It is a system for anybody holding this document to see the original (digital) document. It will be used in an environment where users can print the documents (for example: car dealer) and bring it to other companies (for example: car registration office).

The problem here is, that users can (and DO!) falsify the printed documents, then bring them to other companies (car registration office). These other companies have to have a way to check if the original is the same as the printed version.

Since we do not know which the other companies are (any of 10000+ car registration offices), any person holding/viewing the 6 letter token can access to the original document.

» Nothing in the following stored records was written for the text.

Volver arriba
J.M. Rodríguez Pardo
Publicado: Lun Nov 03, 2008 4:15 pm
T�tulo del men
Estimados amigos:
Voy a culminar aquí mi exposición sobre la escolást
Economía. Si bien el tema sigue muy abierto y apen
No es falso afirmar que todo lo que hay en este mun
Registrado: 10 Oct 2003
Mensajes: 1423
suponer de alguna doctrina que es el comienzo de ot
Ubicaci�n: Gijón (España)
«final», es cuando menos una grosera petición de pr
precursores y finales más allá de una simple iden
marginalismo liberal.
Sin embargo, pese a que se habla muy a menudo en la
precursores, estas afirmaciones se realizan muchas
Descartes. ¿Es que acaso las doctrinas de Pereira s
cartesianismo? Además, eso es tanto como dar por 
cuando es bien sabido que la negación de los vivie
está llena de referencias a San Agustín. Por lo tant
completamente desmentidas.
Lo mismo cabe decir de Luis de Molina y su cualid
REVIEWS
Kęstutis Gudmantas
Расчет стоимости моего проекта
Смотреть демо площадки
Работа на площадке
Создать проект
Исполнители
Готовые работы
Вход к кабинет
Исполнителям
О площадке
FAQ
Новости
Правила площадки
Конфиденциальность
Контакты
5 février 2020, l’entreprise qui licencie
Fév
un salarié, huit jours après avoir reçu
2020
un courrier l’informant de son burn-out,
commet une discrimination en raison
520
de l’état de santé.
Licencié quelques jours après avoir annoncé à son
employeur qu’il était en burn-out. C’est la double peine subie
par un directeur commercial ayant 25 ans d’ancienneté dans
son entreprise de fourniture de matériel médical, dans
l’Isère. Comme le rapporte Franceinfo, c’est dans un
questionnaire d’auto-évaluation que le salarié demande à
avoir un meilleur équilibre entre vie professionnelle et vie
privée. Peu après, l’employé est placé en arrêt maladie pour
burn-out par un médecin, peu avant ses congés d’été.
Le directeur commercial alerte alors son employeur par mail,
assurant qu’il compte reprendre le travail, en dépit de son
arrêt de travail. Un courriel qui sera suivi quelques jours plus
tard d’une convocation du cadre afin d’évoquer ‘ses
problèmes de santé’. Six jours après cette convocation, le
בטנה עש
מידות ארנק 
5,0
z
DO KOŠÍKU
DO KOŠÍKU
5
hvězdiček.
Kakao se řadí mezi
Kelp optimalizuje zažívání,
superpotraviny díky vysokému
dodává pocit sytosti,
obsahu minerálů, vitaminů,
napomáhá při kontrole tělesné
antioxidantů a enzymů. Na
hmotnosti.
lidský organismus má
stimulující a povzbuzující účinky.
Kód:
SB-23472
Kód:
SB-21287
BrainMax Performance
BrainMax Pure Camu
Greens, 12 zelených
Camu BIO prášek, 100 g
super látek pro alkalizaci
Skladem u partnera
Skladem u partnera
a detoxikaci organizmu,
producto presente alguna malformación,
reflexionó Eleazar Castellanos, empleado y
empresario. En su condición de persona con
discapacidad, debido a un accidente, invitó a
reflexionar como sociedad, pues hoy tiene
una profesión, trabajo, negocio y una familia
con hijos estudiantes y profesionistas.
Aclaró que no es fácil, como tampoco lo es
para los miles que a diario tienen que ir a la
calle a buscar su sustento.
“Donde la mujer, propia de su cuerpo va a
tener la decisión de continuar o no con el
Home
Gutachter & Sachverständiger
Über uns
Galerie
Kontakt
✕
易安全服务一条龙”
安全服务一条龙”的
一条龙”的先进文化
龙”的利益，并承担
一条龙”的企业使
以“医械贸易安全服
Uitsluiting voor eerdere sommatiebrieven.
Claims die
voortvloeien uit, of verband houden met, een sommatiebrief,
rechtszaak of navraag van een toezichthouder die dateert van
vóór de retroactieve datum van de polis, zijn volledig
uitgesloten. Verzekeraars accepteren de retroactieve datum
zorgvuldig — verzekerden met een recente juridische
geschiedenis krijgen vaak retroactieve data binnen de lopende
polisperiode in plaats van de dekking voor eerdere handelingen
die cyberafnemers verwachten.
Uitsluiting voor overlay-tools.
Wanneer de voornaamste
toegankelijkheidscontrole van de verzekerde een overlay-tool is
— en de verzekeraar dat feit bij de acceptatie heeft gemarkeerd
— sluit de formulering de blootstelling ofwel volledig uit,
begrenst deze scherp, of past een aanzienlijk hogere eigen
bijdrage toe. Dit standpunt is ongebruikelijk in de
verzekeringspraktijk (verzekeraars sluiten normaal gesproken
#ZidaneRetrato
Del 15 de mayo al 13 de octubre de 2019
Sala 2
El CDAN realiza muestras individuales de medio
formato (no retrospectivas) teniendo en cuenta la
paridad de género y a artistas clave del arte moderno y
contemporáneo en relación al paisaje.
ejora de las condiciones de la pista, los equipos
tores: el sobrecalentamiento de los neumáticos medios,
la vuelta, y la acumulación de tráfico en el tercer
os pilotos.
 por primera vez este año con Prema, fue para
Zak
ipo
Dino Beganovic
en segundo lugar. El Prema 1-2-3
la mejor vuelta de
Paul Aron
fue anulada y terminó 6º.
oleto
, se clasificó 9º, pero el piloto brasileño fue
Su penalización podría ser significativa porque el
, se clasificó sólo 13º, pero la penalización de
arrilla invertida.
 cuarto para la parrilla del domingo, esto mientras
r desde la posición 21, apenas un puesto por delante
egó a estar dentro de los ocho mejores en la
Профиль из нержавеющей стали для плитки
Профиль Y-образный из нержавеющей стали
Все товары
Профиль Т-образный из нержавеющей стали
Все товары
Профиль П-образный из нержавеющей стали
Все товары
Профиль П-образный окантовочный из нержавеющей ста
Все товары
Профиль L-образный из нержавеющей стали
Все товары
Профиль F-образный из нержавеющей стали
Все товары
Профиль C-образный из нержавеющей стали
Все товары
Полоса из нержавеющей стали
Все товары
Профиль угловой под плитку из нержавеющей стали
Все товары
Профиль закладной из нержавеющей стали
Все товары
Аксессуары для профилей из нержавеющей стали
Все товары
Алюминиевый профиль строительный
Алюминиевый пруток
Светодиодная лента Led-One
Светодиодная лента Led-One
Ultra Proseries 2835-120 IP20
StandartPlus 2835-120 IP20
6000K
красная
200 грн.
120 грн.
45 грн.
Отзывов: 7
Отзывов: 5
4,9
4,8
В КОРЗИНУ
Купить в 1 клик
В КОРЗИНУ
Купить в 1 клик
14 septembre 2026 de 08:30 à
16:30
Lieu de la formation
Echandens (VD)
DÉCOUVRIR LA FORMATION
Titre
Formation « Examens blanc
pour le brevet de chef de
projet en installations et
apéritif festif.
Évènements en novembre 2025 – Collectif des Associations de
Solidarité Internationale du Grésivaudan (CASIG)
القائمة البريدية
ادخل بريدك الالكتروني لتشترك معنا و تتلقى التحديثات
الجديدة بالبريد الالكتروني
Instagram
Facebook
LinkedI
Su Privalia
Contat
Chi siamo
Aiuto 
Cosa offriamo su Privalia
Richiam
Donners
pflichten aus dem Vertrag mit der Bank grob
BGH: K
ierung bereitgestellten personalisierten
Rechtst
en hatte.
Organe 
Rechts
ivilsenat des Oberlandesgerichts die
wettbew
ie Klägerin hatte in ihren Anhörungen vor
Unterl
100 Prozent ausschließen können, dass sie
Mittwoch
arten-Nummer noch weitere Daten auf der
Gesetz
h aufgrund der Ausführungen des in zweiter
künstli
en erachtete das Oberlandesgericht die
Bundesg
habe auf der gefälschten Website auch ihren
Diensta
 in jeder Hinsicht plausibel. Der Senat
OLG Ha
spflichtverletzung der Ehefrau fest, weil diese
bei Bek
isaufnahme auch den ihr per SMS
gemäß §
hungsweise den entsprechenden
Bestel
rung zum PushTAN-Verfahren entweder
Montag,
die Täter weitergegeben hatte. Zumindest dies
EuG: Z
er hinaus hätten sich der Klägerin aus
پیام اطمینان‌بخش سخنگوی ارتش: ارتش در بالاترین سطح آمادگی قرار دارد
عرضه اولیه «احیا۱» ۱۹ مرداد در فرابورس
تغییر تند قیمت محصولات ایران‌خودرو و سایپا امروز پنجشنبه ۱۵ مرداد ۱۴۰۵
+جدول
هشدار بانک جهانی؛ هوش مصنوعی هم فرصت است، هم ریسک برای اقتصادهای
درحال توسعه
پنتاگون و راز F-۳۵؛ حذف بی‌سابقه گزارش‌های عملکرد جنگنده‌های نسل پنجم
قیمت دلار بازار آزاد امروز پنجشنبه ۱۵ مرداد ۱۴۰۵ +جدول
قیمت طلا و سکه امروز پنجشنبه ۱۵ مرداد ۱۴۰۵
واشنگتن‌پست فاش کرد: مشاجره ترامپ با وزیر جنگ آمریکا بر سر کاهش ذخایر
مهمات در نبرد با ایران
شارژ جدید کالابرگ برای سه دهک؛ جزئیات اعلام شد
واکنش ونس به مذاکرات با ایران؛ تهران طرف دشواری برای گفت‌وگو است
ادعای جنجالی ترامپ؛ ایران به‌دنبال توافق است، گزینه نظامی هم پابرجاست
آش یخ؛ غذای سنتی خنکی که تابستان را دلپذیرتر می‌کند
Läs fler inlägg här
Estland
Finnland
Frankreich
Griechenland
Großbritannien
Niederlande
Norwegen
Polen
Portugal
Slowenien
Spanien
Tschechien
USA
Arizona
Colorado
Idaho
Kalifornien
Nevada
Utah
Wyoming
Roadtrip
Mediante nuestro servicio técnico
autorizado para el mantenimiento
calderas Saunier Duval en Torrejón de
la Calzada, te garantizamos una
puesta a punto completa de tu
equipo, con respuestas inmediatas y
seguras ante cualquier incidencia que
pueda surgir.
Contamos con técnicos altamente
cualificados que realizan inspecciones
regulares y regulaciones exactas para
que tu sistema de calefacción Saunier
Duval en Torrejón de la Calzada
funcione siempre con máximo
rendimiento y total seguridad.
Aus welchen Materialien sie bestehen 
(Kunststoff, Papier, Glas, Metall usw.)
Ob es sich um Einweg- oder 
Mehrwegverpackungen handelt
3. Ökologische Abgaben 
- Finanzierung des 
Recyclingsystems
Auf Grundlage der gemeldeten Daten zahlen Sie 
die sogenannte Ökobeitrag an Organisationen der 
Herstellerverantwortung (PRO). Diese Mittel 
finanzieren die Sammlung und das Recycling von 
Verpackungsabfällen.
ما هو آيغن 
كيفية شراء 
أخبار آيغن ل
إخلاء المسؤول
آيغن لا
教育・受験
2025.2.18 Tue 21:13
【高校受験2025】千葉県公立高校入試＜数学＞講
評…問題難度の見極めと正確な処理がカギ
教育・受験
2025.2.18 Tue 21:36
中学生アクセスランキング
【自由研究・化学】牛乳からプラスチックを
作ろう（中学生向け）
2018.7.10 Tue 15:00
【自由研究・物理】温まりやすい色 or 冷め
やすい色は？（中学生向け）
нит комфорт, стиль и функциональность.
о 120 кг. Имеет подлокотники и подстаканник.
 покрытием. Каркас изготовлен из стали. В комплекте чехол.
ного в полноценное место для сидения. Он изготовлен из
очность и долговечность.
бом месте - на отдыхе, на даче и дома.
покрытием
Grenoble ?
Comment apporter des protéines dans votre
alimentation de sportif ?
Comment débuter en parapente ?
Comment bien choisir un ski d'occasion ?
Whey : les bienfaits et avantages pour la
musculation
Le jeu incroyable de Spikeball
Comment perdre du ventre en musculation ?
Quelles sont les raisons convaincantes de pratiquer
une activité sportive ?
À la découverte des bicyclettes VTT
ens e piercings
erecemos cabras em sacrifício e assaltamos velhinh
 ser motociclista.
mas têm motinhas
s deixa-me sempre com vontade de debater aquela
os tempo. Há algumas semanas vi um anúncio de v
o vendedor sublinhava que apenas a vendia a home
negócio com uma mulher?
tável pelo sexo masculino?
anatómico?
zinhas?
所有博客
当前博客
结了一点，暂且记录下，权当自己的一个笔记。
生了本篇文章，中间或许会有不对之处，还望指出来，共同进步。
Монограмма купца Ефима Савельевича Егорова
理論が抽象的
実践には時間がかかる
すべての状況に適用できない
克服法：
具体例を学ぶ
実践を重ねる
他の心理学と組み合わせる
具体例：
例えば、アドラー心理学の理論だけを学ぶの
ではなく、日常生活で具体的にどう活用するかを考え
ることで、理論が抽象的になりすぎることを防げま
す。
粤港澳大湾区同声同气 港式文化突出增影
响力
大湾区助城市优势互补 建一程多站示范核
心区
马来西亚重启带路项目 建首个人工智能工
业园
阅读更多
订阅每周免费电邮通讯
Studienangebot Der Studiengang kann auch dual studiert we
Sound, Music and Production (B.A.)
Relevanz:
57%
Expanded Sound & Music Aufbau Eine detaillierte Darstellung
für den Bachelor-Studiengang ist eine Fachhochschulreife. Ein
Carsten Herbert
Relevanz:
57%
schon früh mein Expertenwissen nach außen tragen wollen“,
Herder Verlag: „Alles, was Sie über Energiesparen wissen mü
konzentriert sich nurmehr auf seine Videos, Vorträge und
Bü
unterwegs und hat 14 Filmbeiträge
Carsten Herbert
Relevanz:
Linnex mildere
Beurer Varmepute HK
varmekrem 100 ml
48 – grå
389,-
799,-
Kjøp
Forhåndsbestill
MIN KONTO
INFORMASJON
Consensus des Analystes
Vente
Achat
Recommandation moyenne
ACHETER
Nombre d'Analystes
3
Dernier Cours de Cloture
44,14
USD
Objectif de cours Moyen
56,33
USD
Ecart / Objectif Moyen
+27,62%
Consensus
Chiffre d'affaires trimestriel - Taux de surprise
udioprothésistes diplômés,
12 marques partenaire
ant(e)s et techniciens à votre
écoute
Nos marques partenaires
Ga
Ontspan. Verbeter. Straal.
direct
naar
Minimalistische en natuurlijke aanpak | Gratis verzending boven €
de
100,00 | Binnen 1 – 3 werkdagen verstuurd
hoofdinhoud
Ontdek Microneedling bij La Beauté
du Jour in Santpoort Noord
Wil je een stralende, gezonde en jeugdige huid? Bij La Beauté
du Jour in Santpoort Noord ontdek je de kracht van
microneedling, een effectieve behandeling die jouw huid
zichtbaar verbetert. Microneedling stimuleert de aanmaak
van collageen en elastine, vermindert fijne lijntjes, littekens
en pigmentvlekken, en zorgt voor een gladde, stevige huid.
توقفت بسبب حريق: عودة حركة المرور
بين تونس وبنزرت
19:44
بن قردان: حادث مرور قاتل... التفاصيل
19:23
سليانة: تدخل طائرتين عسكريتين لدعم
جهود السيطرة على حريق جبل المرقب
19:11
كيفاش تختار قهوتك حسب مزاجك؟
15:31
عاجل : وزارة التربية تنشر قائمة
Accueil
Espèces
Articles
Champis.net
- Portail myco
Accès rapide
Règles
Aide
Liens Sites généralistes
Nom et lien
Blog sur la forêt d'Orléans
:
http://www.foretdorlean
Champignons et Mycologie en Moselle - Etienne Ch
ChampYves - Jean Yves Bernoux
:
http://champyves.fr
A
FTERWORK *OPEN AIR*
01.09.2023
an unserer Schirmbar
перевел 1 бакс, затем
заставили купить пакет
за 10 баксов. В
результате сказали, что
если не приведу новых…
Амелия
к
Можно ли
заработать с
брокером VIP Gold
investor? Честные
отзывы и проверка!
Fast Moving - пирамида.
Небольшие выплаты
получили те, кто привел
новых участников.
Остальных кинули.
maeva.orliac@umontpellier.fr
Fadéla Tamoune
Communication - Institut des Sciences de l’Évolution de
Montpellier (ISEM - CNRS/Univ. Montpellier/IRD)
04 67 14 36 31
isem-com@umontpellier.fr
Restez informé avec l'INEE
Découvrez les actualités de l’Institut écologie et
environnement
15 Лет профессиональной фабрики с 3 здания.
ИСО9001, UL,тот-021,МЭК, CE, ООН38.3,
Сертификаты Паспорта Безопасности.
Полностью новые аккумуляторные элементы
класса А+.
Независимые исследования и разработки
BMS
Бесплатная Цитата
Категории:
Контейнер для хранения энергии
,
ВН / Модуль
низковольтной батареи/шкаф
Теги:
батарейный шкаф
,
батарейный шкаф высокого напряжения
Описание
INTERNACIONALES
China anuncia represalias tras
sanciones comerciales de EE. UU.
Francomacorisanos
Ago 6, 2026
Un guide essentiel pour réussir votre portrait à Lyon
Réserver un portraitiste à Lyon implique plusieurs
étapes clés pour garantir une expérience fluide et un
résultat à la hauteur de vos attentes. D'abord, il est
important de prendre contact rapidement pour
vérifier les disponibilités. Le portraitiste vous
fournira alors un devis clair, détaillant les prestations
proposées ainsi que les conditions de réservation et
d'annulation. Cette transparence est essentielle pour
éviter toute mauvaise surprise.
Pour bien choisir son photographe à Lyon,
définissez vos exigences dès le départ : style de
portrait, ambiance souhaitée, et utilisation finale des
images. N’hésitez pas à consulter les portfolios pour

Your token should have about 72 bits of entropy. If you are limited to uppercase letters and numbers that is 14 characters. This helps future-proof your system to allow additional cryptographic security features down the road. — 700 Software, Sep 26 '16 at 13:36
From a user-experience standpoint, you should probably avoid the numbers "0", "1", and "5", and the letters "O", "I", and "S" (and perhaps "Q"). This reduces your alphabet to 30 characters from the original 36. — Mark, Sep 26 '16 at 19:48
Something you don't make clear: do these documents hold any information that should be kept private? What are the consequences of an "unauthorized" person accessing the doc? This is important to determine how much protection you actually need. If falsification is the *only* concern, then why does it need to be "protected" at all? Side note: "it is open to the public", "to prevent access to the documents" These two statements express exactly opposite concerns. — jpmc26, Sep 26 '16 at 20:19
Please read our [help/on-topic]: "Security is a very contextual topic: threats that are deemed important in your environment may be inconsequential in somebody else's, and vice versa. Are you trying to protect something of global value against Advanced Persistent Threats? Or are you looking for a cost-effective approach for a low-profile small business? [..] you should tell us: [...] who uses the asset you're trying to protect, and who you think might want to abuse it (and why) what steps you've already taken to protect that asset what risks you think you still need to mitigate" — D.W., Sep 26 '16 at 22:00
Can you make the code longer? You could add a QR code to the printable doc with the full URL so it's still usable. — mgarciaisaia, Sep 26 '16 at 23:08

Anders · Accepted Answer · 2016-09-27T09:07:27.587

Brute forcing

So you have an alphabet of size 36 and 6 characters. That gives you about two billion different tokens. Lets say you have a thousand different documents. That gives you a chanse of one in two million of guessing a token associated with a document. Trying from a thousand different IP:s every hour for a year would give you almost ten million guesses - that should give you a couple of documents.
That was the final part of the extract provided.